Well, perhaps like you, I have been trying to educate myself on this business of incorporation that our neighbors at GPICA have ginned-up. There are a lot of things that I don't understand. Topping that list is why Cape Royal is involved. Shouldn't that community already be a part of Cape Coral? Further, why is it bad that Cape Coral wants to provide greater water access to more people? The big impact appears to be that Miceli's would lose its freebee employee parking lot. Not my problem, nor yours. Some people say that the Cape might build eight-story buildings on the property and then said people bring up the old saw of furthering congestion to the point of impeding evacuation in the event of a hurricane. Folks, that ship has sailed. Frankly, the suggestion of incorporation appears to me to be a gross over reaction to Cape Coral's actions.

Anyway, I visited the GPICA website to read the consultant's report on incorporation. What follows are some thoughts I came away with after reading the report.

1. The consultant who wrote the report is the former mayor of Cape Coral and he has written about a dozen such "incorporation" reports for various municipalities surrounding Fort Myers. So, this is his bailiwick.

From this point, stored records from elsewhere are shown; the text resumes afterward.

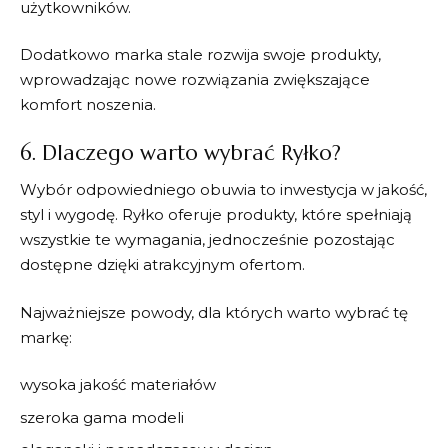
użytkowników.
Dodatkowo marka stale rozwija swoje produkty,
wprowadzając nowe rozwiązania zwiększające
komfort noszenia.
6. Dlaczego warto wybrać Ryłko?
Wybór odpowiedniego obuwia to inwestycja w jakość,
styl i wygodę.
Ryłko
oferuje produkty, które spełniają
wszystkie te wymagania, jednocześnie pozostając
dostępne dzięki atrakcyjnym ofertom.
Najważniejsze powody, dla których warto wybrać tę
markę:
wysoka jakość materiałów
szeroka gama modeli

2. Much of the report is "boilerplate" but does conclude with some useful tables of income and expenses forecasted for the new municipality over the course of five fiscal years starting with fiscal year 2019 and ending with fiscal year 2023. Sources of income are State revenue sharing, franchise fees, communication service fees, interest earnings, business tax receipts and real estate taxes. Expenses are the usual costs associated with running a small government but do not include new infrastructure costs like taking care of roads, sewer and sewer treatment, schools and the like. What I found most interesting was the projection of cumulative reserves (savings) by the end of 2023. Under the worst case scenario, the reserves would be $3.057 million and under the best case scenario the reserves total $4.054 million. Sure. A new municipality with all the unforeseen expenses is going to be able to save money so that it has millions of dollars in reserve. And it's not going to cost you, the residents, any more than what you are now paying. If you believe that, I can get you a really good buy on an iceberg! Kiss your homestead exemption goodbye and watch the restriction on incremental increases to property taxes brought about by the "Save Our Homes" movement disappear in a flash. One way or another, it's going to cost Pine Island residents a lot more money. I strongly believe that today people have grown tired of that old social axion, "You get the benefit, but the other guy pays."

3. Keep in mind that Lee loses millions of dollars of income under this proposal. Do you think the county will be accommodating when the new municipality attempts to contract for services?

I'm against the proposal to incorporate. Given the suite of problems facing Pine Island now and in the future, the island needs to be aligned with a very large tax base. Going it alone won't cut it.

Lastly, I'd like to send a message to all the businesses that line the road through Matlacha: Stop Causing Problems for the Rest of Us.

First you gave us Jam City and now that Cape Coral wants to do something productive with property that it owns, you want to burden us with incorporation. Gimme a break!!